The orbitofrontal cortex (ORB) is situated near the eye socket, in the antero-inferior section of the frontal lobe. It plays a vital role in rewards processing, emotional regulation, and decision-making (Yang et al., 2019; Padoa-Schioppa and Assad, 2006; Salzman and Fusi, 2010; Rolls, 2023). It comprises three distinct subregions: the medial (ORBm), ventrolateral (ORBvl), and lateral (ORBl) parts, each with unique contributions. Research has revealed functional heterogeneity between the ORBm and ORBl in decision-making and visual reversal learning. For instance, rats with ORBm lesions show reduced impulsivity, while rats with ORBl lesions show increased impulsivity (Mar et al., 2011). Inactivation of the ORBl impairs serial visual reversal learning due to perseveration errors, whereas ORBm inactivation enhances it by reducing perseveration (Hervig et al., 2020). Each subregion of the ORB demonstrates unique functions. The ORBm is typically involved in anticipating and evaluating rewards (Critchley and Rolls, 1996; Padoa-Schioppa and Assad, 2006), whereas the ORBl plays a crucial role in processing punishment during rewards-related tasks, with the ORBI’s activation level mirroring punishment severity (O’Doherty et al., 2001). When faced with multiple options, the ORBvl contributes to precise decision-making by relaying information to the dorsomedial striatum (Gore et al., 2023).

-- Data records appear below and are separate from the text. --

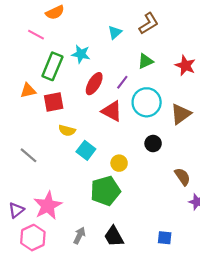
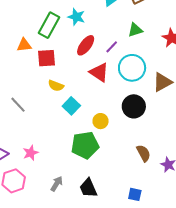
black circle: (153, 143) -> (134, 106), size x1.5
brown semicircle: (182, 177) -> (144, 153), moved
pink star: (48, 206) -> (31, 153), size x0.6

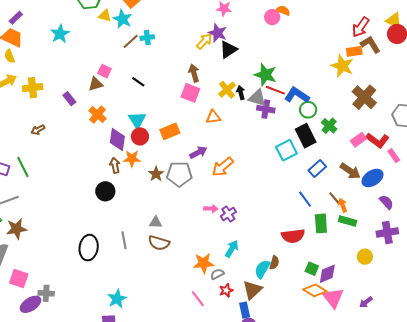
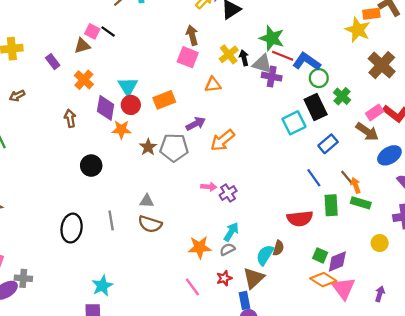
black line: (138, 82) -> (108, 32), moved
brown arrow: (115, 165) -> (70, 118), moved
brown arrow: (350, 171) -> (367, 132), moved
gray semicircle: (217, 274) -> (227, 249), moved
purple arrow: (366, 302) -> (380, 294), turned 144

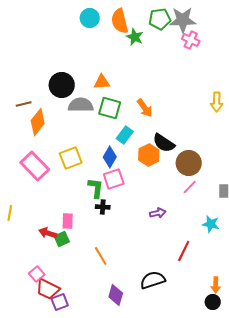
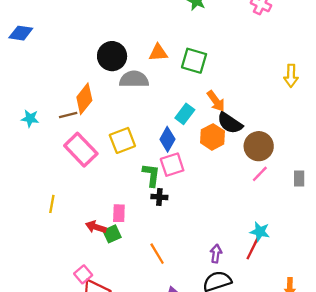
brown line: (24, 104) -> (68, 115), moved
green square: (110, 108) -> (194, 61), moved
orange arrow: (145, 108) -> (216, 101), moved
purple arrow: (158, 213) -> (216, 254), moved, turned -70
cyan star: (211, 224) -> (260, 232), moved

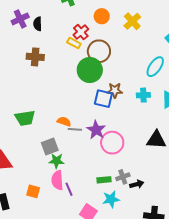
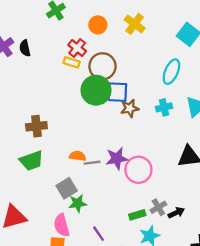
brown cross: (35, 57) -> (36, 126), moved
blue square: (103, 99) -> (117, 92), moved
purple star: (96, 130) -> (117, 158), turned -30
pink semicircle: (57, 180) -> (62, 225), moved

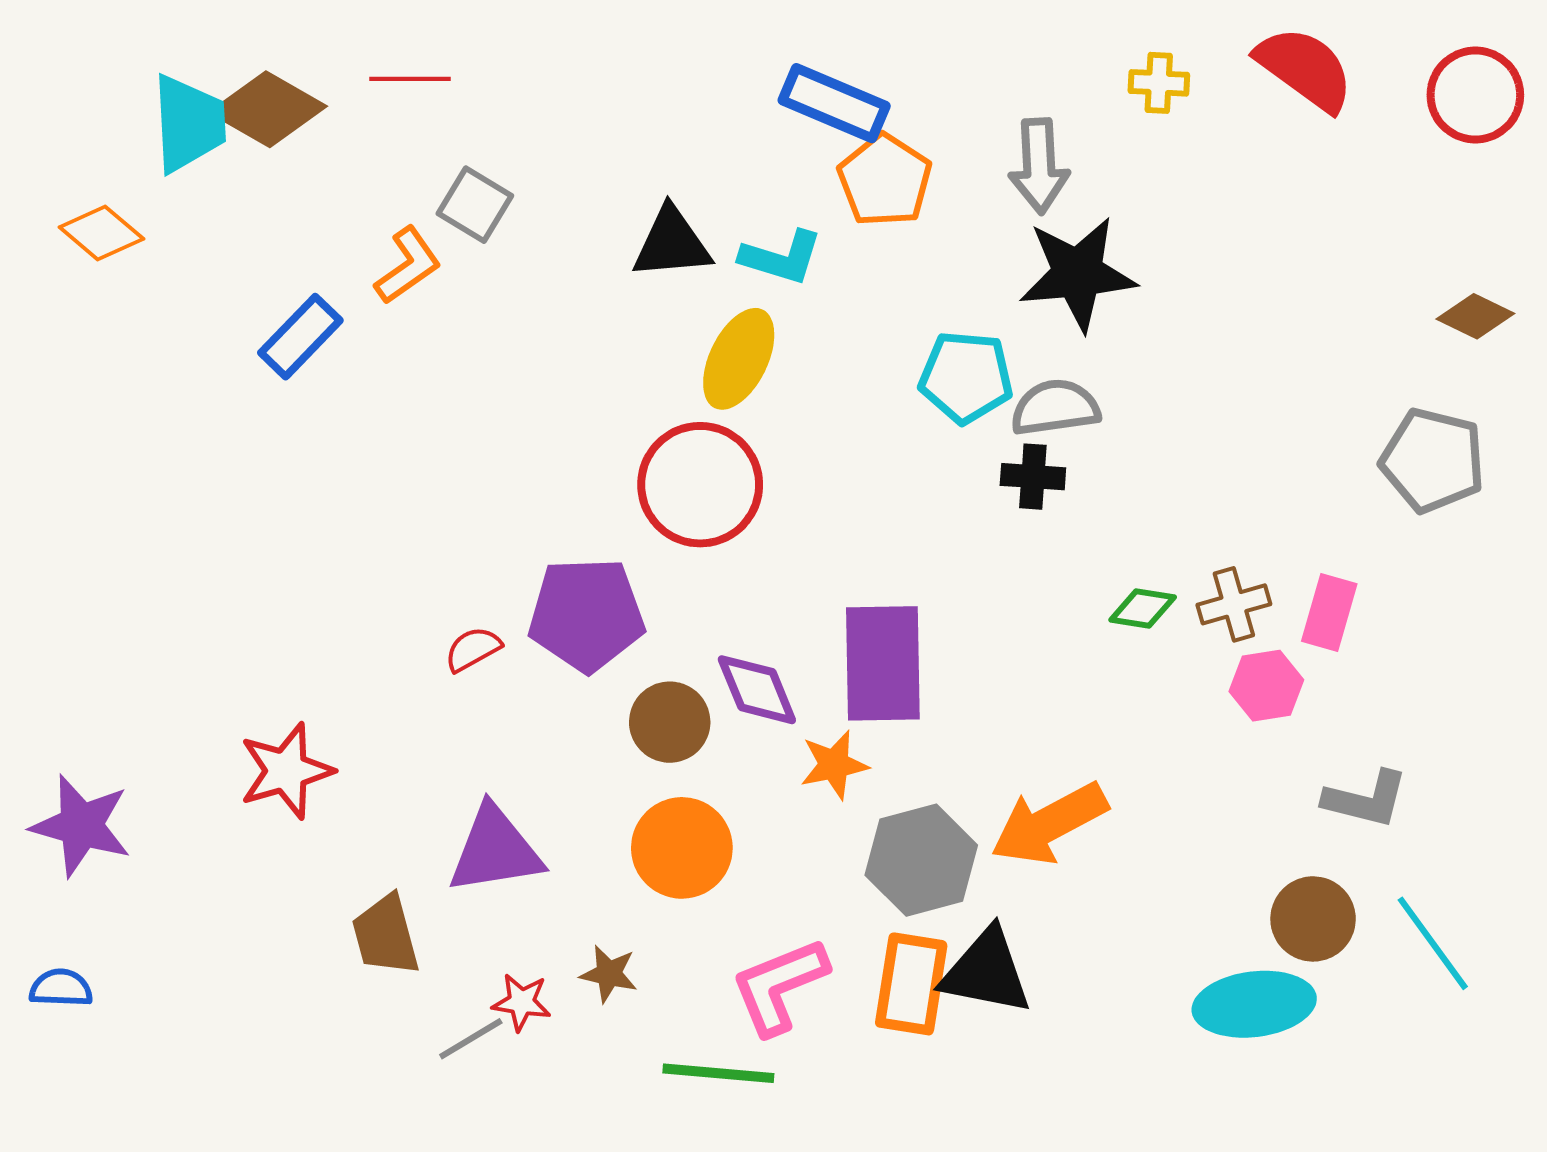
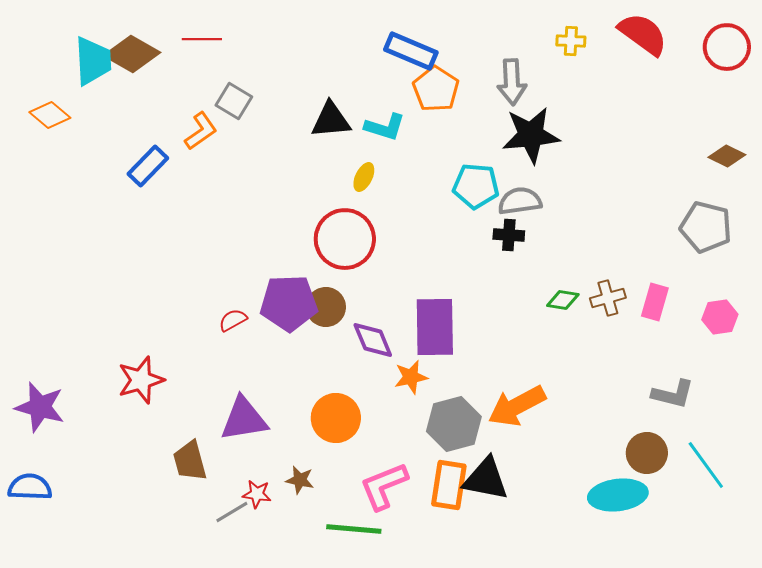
yellow ellipse: (739, 359) -> (364, 177), size x0.6
pink hexagon: (1266, 686) -> (720, 317), moved
brown circle: (670, 722) -> (326, 307), moved
blue semicircle: (61, 988) -> (30, 487), size x1.4

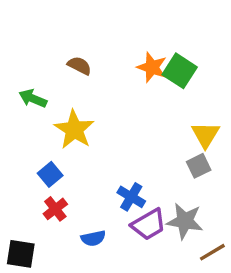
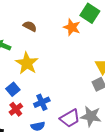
green square: (180, 71) -> (90, 13), moved
blue cross: (131, 197) -> (42, 102), moved, turned 35

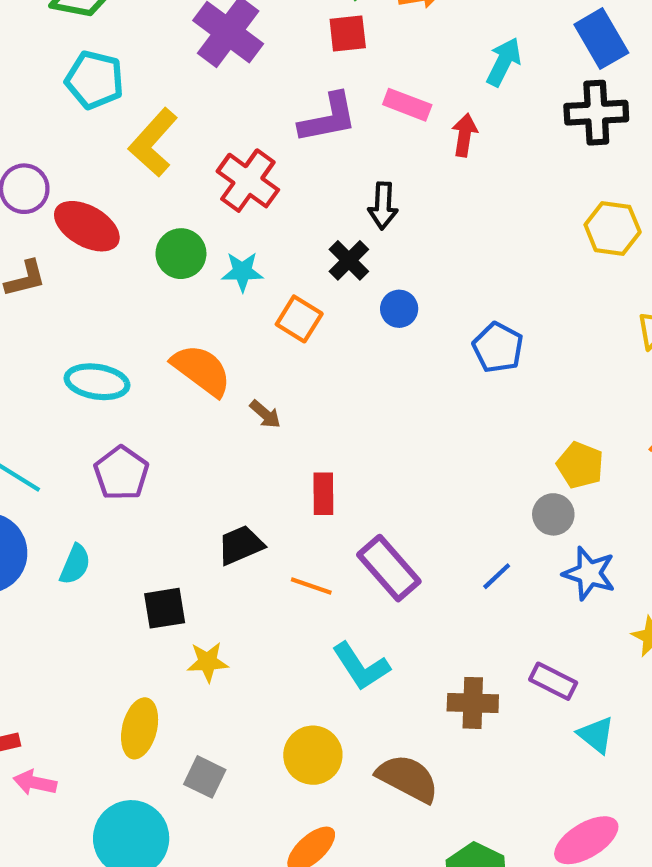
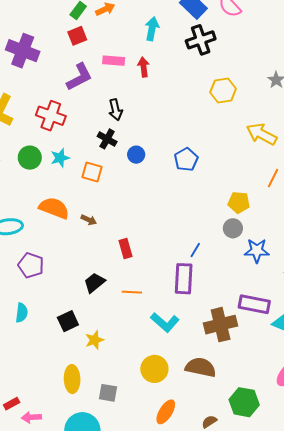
blue pentagon: (498, 348) -> (186, 160), turned 30
purple rectangle: (389, 568) -> (184, 279), moved, turned 60
blue line: (497, 576) -> (195, 250), moved
purple rectangle: (553, 681) -> (254, 304), size x1.4
brown cross: (473, 703) -> (221, 325), size x1.4

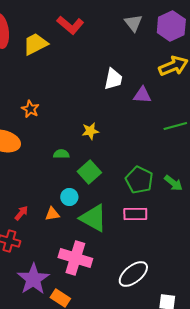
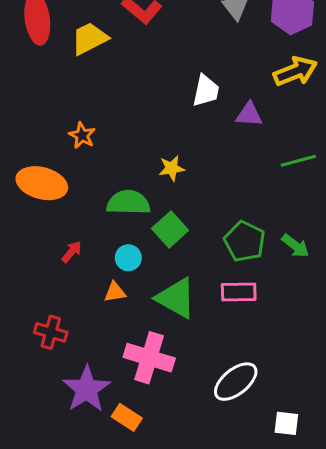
green semicircle: (61, 154) -> (128, 203), size x1.8
cyan circle: (69, 197) -> (128, 258), moved
red arrow: (21, 213) -> (72, 252), moved

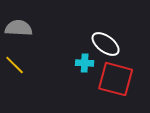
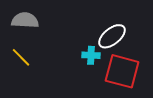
white ellipse: (106, 44) -> (112, 36), turned -76

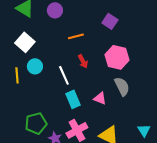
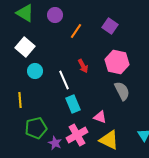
orange line: (76, 36) -> (76, 31), moved, turned -42
yellow line: (17, 75) -> (20, 100), moved
pink triangle: (100, 98) -> (100, 117), moved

The ORB fulfills a range of intricate and diverse functions, and its dysregulation has been directly linked to the onset of various psychiatric disorders, such as major depression (Baxter et al., 1987; Sheng et al., 2020; Zhao et al., 2017), schizophrenia (Núñez et al., 2024), parkinsonism (du Plessis et al., 2018), and obsessive-compulsive disorder (OCD) (Beucke et al., 2013). For example, individuals with schizophrenia show a marked decrease in regional cerebral blood flow within the right ORB (Kanahara et al., 2013). Patients with parkinsonism exhibit impaired ORB activation during both rewards anticipation and outcome processing (du Plessis et al., 2018). The connection between OCD and ORB abnormalities has also become increasingly clear. Patients with OCD have been shown to have reduced ORB volumes and higher ORB metabolic rates (Choi et al., 2004; Baxter et al., 1987). Collectively, these findings underscore a strong correlation between ORB abnormalities and the emergence and progression of some disorders, suggesting that the ORB may be a promising target for treatment.

Given the complexity and significance of ORB function, its neural connections within the brain have been the focus of numerous studies. Rodent research has extensively explored ORB projections using various tracing techniques, revealing widespread targets excluding the hippocampus and cerebellum. These include the primary olfactory cortex (Babalian et al., 2019), piriform cortex (Illig, 2005), caudate putamen (Schilman et al., 2008), amygdala (McDonald et al., 1996), extended amygdala (Reynolds and Zahm, 2005), submedial thalamic nucleus (SMT) and mediodorsal thalamic nuclei (MD) (Yoshida et al., 1992; Reep et al., 1996), parafascicular nucleus (Jones and Leavitt, 1974), claustrum (Zhang et al., 2001), lateral hypothalamus (Hardy, 1994), periaqueductal gray (Hardy, 1986; Babalian et al., 2019), and oculomotor complex (Leichnetz et al., 1987). Concurrently, the ORB integrates diverse inputs from sensory, limbic, and thalamic regions. Anterograde tracing has shown rostral basolateral amygdala nucleus (BLA) projections to ORBl (Kita and Kitai, 1990), while retrograde studies have highlighted subregion-specific thalamocortical connectivity: ORBvl receives dense inputs from the insular cortex and somatosensory areas, whereas ORBm prefers connectivity with the cingulate and posterior parietal cortices. Thalamic afferents are organized subregion-specifically, with ORBvl innervated by the SMT and ORBm/ORBl by the periphery of SMT and specific MD segments (Reep et al., 1996). Recent rodent studies have identified novel pathways, such as postrhinal cortex inputs to ORBvl and reciprocal connectivity between the lateral agranular part of the retrosplenial area (RSPagl) and ORBm (Qi et al., 2019; Xiang et al., 2023). Insular cortex projections preferentially target medial and lateral ORB, sparing ventral subregions (Mathiasen et al., 2023).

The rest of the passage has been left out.